Femtocell frenzy is how one paper described the Mobile World Congress Show in Barcelona last week, but at the Portable Computer and Communications Association meeting held Tuesday and Wednesday in Plano, Texas, the solution to the fixed part of fixed-to-mobile convergence seemed to be Wi-Fi.

As Tammy Wheat, director of Ericsson’s enterprise solutions division, noted, Wi-Fi is the solution of choice among enterprise vendors because it gives them the illusion of control and because it’s “free.” Of course, configuring a wireless network that’s robust enough to deliver quality voice over cell phones is expensive, but it is something the corporate IT guys can take care of. By contrast, femtocells are essentially equipment provided by the carrier that rides on the incoming broadband network.

George Fry, director of technology alignment at Nokia, echoed the idea that Wi-Fi would be more acceptable than femotocells in both corporate and consumer households because so much other data is transmitted via Wi-Fi.
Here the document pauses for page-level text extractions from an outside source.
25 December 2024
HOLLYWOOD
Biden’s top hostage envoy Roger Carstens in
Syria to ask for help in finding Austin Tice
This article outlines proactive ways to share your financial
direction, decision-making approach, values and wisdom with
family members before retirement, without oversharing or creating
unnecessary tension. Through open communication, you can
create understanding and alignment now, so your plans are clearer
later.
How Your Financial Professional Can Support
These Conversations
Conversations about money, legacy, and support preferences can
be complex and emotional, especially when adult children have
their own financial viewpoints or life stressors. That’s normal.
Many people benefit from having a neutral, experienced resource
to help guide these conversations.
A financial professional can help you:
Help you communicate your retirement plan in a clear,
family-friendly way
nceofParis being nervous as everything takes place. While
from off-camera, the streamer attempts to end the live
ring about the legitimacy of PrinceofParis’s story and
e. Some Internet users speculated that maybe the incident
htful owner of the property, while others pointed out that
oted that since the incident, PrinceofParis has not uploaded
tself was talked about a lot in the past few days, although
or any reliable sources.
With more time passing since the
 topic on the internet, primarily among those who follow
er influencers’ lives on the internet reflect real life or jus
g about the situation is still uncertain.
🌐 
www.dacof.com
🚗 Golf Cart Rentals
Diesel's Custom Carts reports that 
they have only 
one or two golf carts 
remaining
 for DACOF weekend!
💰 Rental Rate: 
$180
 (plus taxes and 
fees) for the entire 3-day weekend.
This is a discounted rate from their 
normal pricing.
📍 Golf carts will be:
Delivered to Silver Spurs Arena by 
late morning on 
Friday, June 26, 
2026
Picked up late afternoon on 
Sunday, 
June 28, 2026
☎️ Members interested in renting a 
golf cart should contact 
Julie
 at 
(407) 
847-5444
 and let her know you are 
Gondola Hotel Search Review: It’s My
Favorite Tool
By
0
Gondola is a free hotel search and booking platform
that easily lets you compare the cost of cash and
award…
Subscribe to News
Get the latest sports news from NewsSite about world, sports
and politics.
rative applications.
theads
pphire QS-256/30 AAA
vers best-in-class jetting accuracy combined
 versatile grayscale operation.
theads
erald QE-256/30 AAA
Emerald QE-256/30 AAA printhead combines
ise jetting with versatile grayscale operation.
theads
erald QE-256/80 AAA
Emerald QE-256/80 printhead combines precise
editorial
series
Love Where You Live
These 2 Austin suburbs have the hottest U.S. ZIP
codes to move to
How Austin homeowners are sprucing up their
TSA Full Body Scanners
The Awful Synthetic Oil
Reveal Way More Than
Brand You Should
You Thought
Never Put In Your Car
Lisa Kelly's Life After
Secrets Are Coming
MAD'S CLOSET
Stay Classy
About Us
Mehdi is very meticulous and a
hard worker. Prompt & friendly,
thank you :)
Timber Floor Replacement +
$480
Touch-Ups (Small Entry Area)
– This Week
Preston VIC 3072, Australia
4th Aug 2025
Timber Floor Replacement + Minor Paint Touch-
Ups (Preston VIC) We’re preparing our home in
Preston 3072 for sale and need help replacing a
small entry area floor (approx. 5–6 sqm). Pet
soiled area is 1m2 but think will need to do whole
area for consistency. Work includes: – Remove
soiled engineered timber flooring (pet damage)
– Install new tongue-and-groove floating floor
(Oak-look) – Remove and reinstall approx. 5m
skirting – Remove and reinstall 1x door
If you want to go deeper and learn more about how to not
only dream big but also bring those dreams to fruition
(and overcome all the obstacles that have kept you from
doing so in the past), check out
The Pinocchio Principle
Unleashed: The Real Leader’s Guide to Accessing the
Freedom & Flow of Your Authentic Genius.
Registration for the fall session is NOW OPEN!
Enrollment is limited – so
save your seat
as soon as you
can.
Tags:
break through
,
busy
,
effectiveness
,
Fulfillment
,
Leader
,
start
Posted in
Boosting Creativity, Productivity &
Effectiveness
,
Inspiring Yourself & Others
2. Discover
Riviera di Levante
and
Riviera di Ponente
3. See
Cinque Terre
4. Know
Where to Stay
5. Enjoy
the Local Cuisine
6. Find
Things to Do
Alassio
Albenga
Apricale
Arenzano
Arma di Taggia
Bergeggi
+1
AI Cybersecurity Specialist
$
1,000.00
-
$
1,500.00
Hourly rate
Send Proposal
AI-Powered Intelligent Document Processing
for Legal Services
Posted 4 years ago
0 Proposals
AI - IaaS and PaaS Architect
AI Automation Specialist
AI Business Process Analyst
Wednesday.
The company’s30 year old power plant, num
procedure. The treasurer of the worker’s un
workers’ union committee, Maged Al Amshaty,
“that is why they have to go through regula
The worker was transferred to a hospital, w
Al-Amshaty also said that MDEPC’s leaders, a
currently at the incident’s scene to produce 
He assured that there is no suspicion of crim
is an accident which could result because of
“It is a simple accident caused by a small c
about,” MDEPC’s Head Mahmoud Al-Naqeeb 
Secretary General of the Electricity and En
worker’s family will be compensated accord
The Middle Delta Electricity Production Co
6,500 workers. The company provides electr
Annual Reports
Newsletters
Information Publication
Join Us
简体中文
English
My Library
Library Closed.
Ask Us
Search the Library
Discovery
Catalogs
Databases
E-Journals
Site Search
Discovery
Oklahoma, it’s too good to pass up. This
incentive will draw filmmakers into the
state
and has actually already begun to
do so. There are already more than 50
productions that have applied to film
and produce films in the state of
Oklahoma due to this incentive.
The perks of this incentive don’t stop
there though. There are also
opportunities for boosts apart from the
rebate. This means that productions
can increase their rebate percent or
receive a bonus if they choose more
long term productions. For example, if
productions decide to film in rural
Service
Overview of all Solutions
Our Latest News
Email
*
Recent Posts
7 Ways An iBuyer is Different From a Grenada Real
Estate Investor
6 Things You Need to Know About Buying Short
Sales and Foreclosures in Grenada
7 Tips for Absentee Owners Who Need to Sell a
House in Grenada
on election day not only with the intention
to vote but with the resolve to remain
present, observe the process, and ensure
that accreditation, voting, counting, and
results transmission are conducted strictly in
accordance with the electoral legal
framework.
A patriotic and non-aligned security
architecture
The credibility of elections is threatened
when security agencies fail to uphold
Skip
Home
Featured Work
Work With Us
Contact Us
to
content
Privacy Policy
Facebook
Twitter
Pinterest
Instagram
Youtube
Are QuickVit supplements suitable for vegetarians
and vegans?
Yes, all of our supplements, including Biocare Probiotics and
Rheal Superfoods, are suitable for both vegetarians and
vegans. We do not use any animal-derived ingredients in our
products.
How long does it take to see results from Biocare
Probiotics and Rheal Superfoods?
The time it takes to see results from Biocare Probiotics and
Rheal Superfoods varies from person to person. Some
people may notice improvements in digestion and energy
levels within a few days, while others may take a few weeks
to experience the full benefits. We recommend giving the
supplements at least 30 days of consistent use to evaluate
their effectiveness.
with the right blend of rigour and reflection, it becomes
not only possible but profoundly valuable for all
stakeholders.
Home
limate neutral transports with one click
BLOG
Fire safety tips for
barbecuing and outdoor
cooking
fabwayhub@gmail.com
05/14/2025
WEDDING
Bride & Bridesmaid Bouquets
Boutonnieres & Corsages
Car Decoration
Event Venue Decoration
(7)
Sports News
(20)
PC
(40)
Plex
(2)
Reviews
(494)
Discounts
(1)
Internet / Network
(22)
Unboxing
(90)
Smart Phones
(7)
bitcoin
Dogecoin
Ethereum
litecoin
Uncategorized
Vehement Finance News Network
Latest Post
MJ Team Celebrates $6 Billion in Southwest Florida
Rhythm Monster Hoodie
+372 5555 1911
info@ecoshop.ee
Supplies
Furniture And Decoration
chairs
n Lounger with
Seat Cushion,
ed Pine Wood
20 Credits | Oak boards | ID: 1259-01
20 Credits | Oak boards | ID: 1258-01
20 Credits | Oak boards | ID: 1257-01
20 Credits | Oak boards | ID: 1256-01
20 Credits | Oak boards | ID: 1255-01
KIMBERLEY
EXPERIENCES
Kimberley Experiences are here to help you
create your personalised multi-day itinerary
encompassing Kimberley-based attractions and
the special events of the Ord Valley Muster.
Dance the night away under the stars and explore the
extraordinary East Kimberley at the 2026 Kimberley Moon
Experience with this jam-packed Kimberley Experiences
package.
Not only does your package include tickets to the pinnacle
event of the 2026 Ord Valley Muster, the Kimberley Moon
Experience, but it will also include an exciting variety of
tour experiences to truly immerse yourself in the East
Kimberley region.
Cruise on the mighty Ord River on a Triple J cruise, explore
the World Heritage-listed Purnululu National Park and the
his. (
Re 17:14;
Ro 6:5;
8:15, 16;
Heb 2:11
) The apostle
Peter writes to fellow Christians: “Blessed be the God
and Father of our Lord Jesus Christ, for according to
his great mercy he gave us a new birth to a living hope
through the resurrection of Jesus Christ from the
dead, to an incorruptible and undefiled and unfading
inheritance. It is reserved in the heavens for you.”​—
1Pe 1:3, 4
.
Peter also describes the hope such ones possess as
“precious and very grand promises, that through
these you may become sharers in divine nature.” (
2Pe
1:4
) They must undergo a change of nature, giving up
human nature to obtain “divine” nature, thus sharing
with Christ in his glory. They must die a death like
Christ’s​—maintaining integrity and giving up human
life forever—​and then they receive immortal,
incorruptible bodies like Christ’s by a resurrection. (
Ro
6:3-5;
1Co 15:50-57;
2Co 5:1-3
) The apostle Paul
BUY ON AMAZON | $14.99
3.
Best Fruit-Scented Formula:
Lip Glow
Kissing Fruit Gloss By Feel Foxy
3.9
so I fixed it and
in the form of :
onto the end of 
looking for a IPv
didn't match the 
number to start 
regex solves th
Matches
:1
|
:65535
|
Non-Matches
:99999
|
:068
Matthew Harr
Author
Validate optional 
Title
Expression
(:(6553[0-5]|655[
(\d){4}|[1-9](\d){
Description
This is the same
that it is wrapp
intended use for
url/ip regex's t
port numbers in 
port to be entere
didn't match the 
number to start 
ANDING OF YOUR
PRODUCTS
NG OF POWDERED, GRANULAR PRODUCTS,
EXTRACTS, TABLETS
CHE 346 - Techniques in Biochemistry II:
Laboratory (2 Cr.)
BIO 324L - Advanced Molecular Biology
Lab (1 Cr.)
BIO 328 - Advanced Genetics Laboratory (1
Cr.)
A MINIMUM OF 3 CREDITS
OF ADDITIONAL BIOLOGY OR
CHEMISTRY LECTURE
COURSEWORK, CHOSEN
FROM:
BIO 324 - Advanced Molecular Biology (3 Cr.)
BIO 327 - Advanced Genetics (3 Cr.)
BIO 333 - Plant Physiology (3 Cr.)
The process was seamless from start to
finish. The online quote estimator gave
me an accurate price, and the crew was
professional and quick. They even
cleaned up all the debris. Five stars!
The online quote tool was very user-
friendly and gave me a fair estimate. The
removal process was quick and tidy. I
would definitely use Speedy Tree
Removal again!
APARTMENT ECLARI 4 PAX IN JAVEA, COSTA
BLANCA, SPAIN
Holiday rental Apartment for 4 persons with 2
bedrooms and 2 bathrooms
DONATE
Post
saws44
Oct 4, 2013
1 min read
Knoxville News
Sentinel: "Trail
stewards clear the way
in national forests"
That makes offering converged services easier. It will also be a key to getting people to switch from the cellular network to a Wi-Fi one. Cost might be a factor, but with free mobile-to-mobile minutes and new unlimited voice plans, Fry thinks other incentives will be necessary.

Given that many of the big chip manufacturers such as Qualcomm and Texas Instruments have failed to get excited about femotocells, it begs the question of how large a market it will be.